Some patterns require multi-step deploys:

  • Add column NOT NULL with default → rename old column → drop old column. Three migrations across three deploys.
  • ADD CONSTRAINT NOT VALID → backfill data → VALIDATE. Two migrations.
  • Switch primary key column → re-create FKs → drop old. Three or more migrations.

For each of these, the review should verify: is this migration designed as part of a larger sequence, and does the sequence work?

9. Is the schema change reflected in application code?

A migration that adds a new column requires application changes to read/write that column. If the migration ships before the application change, the application breaks (writes fail because of the unknown column, or use stale schema).

The order matters:

  • Adding columns/tables: deploy schema first, then code that uses it.
  • Removing columns/tables: deploy code that stops using them first, then drop schema.
  • Renaming columns: most painful; requires expand-rename-contract sequence.
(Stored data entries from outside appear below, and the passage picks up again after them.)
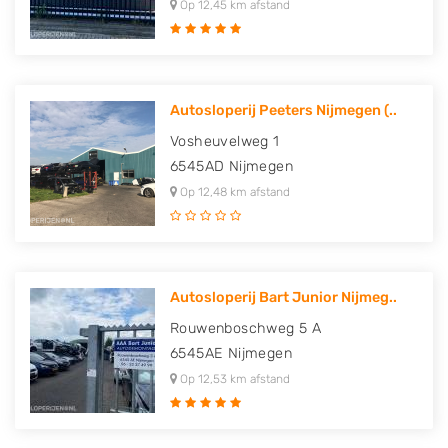
Op 12,45 km afstand
Autosloperij Peeters Nijmegen (..
Vosheuvelweg 1
6545AD
Nijmegen
Op 12,48 km afstand
Autosloperij Bart Junior Nijmeg..
Rouwenboschweg 5 A
6545AE
Nijmegen
Op 12,53 km afstand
The review should call out the deploy order explicitly.

10. Does it have appropriate observability?

For non-trivial migrations:

  • Logging that confirms what was done.
  • Metrics on duration and rows affected.
  • An explicit verification step in the migration (or in deploy automation) that confirms the new state is correct.

For batched data migrations, this is essential. A migration that processes 50M rows should report progress and final count, not just "done."

What I do if any of the above fails

If the migration fails any of these checks, I block the PR with a comment explaining the issue. The author rewrites; we re-review. The cost is one round trip; the benefit is the migration not taking down production.

Most teams I work with adopt this checklist informally — once people have been burned a couple of times by missed checks, the discipline becomes natural. The cost is twenty seconds per migration; the benefit is a class of incidents you never have.

A pragmatic addition

For any migration on a known-busy table:

  • Run it in a clone first.
  • Time the operation.
  • Confirm no exclusive locks held longer than 1 second.
  • Confirm no replication lag spike beyond expected.

This catches issues that the static review cannot — actual locking behavior under realistic data sizes. A few minutes per migration; saves hours of incident response when something goes wrong.